Why does it matter now? The Stadtarchiv Zürich on Alfred-Escher-Strasse and the ETH Zürich image library both participate in the planned consolidation, which will bring their holdings together with collections from the Zentralbibliothek Zürich on Zähringerplatz into a single searchable portal. If duplicate records are carried over unremedied, archivists warn the merged database will surface conflicting metadata — different dates, photographers, or usage rights attached to what is in fact the same image — making the new platform unreliable from day one. That would undermine a project that has already drawn institutional funding and years of preparatory work.

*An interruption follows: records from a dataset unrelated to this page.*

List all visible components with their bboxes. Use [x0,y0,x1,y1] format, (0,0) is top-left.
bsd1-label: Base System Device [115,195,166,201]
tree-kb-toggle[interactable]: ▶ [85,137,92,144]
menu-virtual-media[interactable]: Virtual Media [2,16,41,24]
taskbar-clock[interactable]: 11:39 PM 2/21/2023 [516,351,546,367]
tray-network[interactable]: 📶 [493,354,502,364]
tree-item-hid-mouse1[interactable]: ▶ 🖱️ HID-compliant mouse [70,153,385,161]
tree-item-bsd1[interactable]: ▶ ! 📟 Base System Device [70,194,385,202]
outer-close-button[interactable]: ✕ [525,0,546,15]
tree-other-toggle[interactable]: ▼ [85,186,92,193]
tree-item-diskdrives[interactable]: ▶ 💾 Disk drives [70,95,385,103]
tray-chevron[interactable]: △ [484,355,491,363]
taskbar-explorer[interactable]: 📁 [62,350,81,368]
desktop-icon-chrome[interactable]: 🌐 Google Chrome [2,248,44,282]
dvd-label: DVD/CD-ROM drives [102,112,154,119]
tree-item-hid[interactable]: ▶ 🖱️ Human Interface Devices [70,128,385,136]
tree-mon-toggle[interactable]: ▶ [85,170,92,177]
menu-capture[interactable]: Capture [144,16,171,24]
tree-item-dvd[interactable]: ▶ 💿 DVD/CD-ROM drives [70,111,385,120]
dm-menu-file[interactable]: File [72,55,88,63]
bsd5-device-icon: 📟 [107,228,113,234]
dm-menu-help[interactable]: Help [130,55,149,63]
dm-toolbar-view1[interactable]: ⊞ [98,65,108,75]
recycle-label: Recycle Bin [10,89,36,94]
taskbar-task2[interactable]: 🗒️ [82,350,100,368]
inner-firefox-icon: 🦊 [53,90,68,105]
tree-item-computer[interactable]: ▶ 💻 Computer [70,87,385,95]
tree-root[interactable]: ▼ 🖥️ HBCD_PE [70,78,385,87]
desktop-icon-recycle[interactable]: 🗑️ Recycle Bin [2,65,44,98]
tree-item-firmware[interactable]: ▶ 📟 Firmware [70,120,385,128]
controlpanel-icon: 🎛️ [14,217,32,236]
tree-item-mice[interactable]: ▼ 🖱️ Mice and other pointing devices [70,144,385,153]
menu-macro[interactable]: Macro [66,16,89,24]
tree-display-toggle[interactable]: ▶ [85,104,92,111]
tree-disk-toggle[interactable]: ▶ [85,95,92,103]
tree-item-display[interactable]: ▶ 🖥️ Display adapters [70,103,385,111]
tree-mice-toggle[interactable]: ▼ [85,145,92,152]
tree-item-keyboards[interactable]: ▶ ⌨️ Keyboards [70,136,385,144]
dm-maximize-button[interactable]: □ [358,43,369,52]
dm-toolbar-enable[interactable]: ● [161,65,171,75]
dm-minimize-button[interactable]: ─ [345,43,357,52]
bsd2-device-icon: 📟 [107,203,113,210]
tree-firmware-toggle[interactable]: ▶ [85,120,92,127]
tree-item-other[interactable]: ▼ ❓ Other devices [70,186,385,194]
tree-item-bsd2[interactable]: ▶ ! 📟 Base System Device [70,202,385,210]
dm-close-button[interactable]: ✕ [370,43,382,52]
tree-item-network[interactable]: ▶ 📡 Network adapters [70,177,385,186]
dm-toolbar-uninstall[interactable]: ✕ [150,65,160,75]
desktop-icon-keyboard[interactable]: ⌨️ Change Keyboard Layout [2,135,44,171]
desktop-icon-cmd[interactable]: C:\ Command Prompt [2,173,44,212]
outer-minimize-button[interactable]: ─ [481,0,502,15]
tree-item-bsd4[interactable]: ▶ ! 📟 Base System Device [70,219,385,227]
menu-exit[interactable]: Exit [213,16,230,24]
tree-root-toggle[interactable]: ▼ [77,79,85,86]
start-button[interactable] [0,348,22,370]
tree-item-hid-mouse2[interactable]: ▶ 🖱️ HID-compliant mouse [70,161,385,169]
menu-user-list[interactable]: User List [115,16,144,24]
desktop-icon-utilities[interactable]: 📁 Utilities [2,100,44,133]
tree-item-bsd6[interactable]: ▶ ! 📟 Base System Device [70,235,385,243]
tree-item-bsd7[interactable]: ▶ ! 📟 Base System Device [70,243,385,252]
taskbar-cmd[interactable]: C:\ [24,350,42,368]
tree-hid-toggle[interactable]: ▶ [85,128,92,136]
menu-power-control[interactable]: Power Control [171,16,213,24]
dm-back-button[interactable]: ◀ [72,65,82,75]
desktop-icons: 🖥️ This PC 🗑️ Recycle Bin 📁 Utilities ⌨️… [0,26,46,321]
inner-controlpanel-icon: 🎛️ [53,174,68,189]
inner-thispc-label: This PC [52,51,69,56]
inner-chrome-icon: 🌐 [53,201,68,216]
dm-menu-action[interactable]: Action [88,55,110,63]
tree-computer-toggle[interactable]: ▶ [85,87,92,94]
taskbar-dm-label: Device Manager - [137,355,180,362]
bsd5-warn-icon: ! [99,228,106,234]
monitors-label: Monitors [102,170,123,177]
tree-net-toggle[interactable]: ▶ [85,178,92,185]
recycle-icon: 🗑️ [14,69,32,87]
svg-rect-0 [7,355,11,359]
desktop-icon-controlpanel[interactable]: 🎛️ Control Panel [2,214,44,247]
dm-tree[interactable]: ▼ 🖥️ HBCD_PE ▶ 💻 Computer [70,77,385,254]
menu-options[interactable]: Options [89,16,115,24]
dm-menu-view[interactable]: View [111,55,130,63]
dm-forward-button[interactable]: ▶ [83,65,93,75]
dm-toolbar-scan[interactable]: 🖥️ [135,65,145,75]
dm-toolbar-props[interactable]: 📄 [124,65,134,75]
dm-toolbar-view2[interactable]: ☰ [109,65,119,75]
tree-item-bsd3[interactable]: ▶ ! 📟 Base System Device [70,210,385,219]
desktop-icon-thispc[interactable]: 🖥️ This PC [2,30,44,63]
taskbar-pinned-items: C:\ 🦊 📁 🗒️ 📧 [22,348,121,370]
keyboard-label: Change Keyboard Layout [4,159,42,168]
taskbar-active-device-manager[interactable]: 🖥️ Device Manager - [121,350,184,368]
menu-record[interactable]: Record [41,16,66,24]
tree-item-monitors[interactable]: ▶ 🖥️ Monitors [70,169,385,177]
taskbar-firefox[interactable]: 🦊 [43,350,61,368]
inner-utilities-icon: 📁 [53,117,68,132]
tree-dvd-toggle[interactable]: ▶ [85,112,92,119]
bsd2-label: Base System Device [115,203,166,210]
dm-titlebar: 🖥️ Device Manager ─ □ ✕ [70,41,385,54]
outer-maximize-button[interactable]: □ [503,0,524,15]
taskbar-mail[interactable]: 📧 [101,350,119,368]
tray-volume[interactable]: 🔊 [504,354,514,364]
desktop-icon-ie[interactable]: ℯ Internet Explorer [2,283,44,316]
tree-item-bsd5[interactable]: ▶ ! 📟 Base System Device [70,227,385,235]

What Deduplication Actually Involves — and Where It Gets Complicated
Duplicate image replacement is not simply a matter of deleting extra files. Each duplicate record may carry its own rights annotations, donor agreements, or researcher citations. Deleting the wrong canonical version could erase a legitimate usage licence or break an external link cited in a published academic paper. ETH Zürich's e-pics platform alone hosts more than 1.2 million images, and internal assessments have identified duplication rates of between four and nine percent in certain legacy collections imported before 2018, according to documentation circulated at a Swiss digital heritage conference in Bern last November.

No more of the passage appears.